Task goal:
Each line below from the line with "細江純子の競馬予想は当たる？" to the line with "نوشته های مشابه" must be copied exactly, including those two, and no picture may appear in the copy.
■ ■ ■ ■
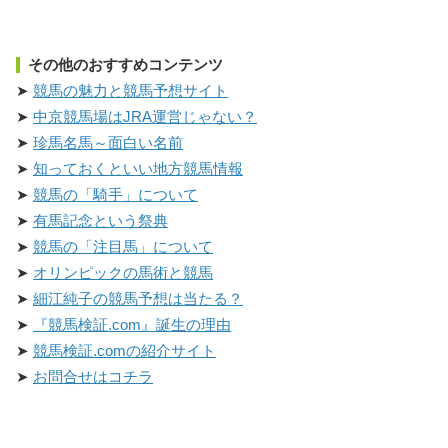
その他のおすすめコンテンツ
競馬の魅力と競馬予想サイト
中京競馬場はJRA運営じゃない？
珍馬名馬～面白い名前
知っておくといい地方競馬情報
競馬の「騎手」について
有馬記念という祭典
競馬の「注目馬」について
オリンピックの馬術と競馬
細江純子の競馬予想は当たる？
『競馬検証.com』誕生の理由
競馬検証.comの紹介サイト
お問合せはコチラ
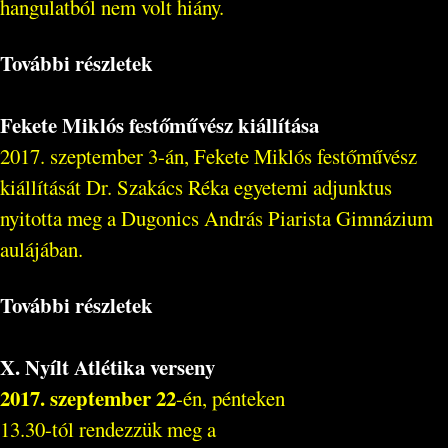
hangulatból nem volt hiány.
További részletek
Fekete Miklós festőművész kiállítása
2017. szeptember 3-án, Fekete Miklós festőművész
kiállítását Dr. Szakács Réka egyetemi adjunktus
nyitotta meg a Dugonics András Piarista Gimnázium
aulájában.
További részletek
X. Nyílt Atlétika verseny
2017. szeptember 22
-én, pénteken
13.30-tól rendezzük meg a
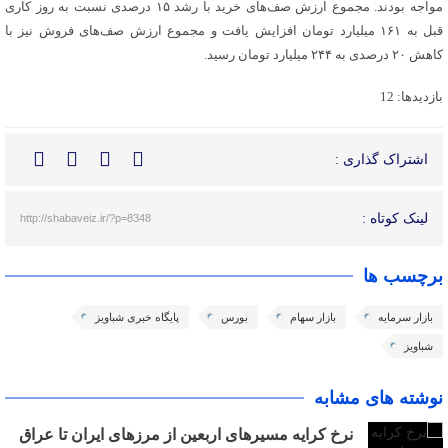
مواجه بودند. مجموع ارزش صف‌های خرید با رشد ۱۵ درصدی نسبت به روز کاری
قبل به ۱۶۱ میلیارد تومان افزایش یافت و مجموع ارزش صف‌های فروش نیز با
کاهش ۲۰ درصدی به ۲۴۴ میلیارد تومان رسید.
بازدیدها: 12
اشتراک گذاری :
لینک کوتاه :
http://shabaveiz.ir/?p=8348
برچسب ها
بازار سرمایه
بازار سهام
بورس
پایگاه خبری شباویز
شباویز
نوشته های مشابه
نرخ کرایه مسیرهای اربعین از مرزهای ایران تا عراق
■ ■ ■ ■
Answer below:
細江純子の競馬予想は当たる？
『競馬検証.com』誕生の理由
競馬検証.comの紹介サイト
お問合せはコチラ
hangulatból nem volt hiány.
További részletek
Fekete Miklós festőművész kiállítása
2017. szeptember 3-án, Fekete Miklós festőművész
kiállítását Dr. Szakács Réka egyetemi adjunktus
nyitotta meg a Dugonics András Piarista Gimnázium
aulájában.
További részletek
X. Nyílt Atlétika verseny
2017. szeptember 22
-én, pénteken
13.30-tól rendezzük meg a
مواجه بودند. مجموع ارزش صف‌های خرید با رشد ۱۵ درصدی نسبت به روز کاری
قبل به ۱۶۱ میلیارد تومان افزایش یافت و مجموع ارزش صف‌های فروش نیز با
کاهش ۲۰ درصدی به ۲۴۴ میلیارد تومان رسید.
بازدیدها: 12
اشتراک گذاری :
لینک کوتاه :
http://shabaveiz.ir/?p=8348
برچسب ها
بازار سرمایه
بازار سهام
بورس
پایگاه خبری شباویز
شباویز
نوشته های مشابه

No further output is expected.